The technique in question was the bow and arrow choke. That was a contrast to yesterday, as this is a technique I know well and have taught plenty of times. Starting from standard back control with a seat-bet grip, you open up their collar with the hand you have under their armpit. Grip it with the hand you have over their shoulder. I normally tell my students not to grip too high, but interestingly Wolfson made a point of saying where you grip didn't matter (and demonstrated it too). So I may be emphasising that too much, something for me to play with.
His progression from there was different too. Instead of grabbing the non-choking side leg to help swing into position, he doesn't force the position. Instead, he reacts to their escape attempt. As they bring their leg out in the standard bridging back escape, he comes up on his choking elbow, bringing his leg up to their neck (like you would if you were looking to do the technical mount style back retake). Your other foot is in technical mount now, having shifted across (like another thing I often teach, going to mount if they start to escape the back). Thrust your hips into them, also driving off that foot, lifting their head and upper torso sideways.
That gives you the space to bring the leg nearest their head over their neck, grab their leg for control, then drop back and secure the choke. I prefer to be upright for the choke, so it's useful to have more details on the alternative way to finish. There was plenty more detail too: most of the classes at BJJ Globetrotter Camps will be a series of techniques and a short bit of drilling, packing in up to around six techniques (normally related, but not always: the latter classes are the ones I tend to avoid, as I get confused if it's loads of unrelated stuff. I'm easily confused ;D).

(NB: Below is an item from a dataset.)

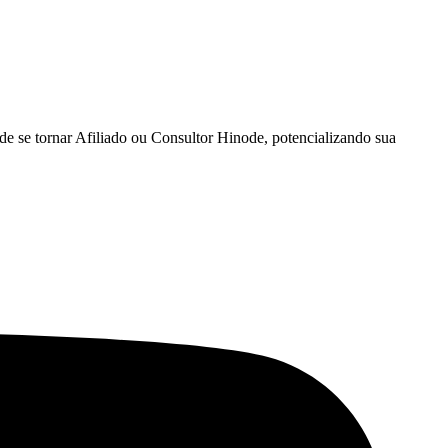
e se tornar Afiliado ou Consultor Hinode, potencializando sua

Wolfson also showed how you could enter the back from knee on belly, moving to bow and arrow from there. You're going for a cross choke from knee on belly. Your first hand gets into the collar no problem, they block the second hand, leaving it by their shoulder or gi. That's fine, as this is just the set-up (though of course you can finish the choke if they don't block it successfully enough). Step around their head unwinding your hands, then do a kettlebell swing motion to lift them upright. Just as with a kettlebell swing, this should be about the hip thrust, not pulling with your back. I felt like I was using my back too much on this, plus I seemed to jam my wrist a bit, so I'll need to play with it some more (with a light training partner, to be safe).
Finally, if you can't get your hand in for the grip, use your own gi instead. Pull out your lapel, passing that tightly over their shoulder to your other hand. Wolfson had an evocative simile here, saying "throw it over their shoulder like a cape." You can then lock that in and apply the rest of the choke as normal. The gi is able to cut past their hands, or even if not, you can often choke them with their own hand by tightening that lapel across. Naturally it isn't invincible, sometimes people will be able to defend (especially if they get both hands in and clamp their elbows down). If that happens, just as with any bow and arrow choke, you can just switch to one of the many follow-ups, like an armbar. If they are committing to grabbing your lapel and pushing it away, almost always they will leave a gap somewhere else as a result.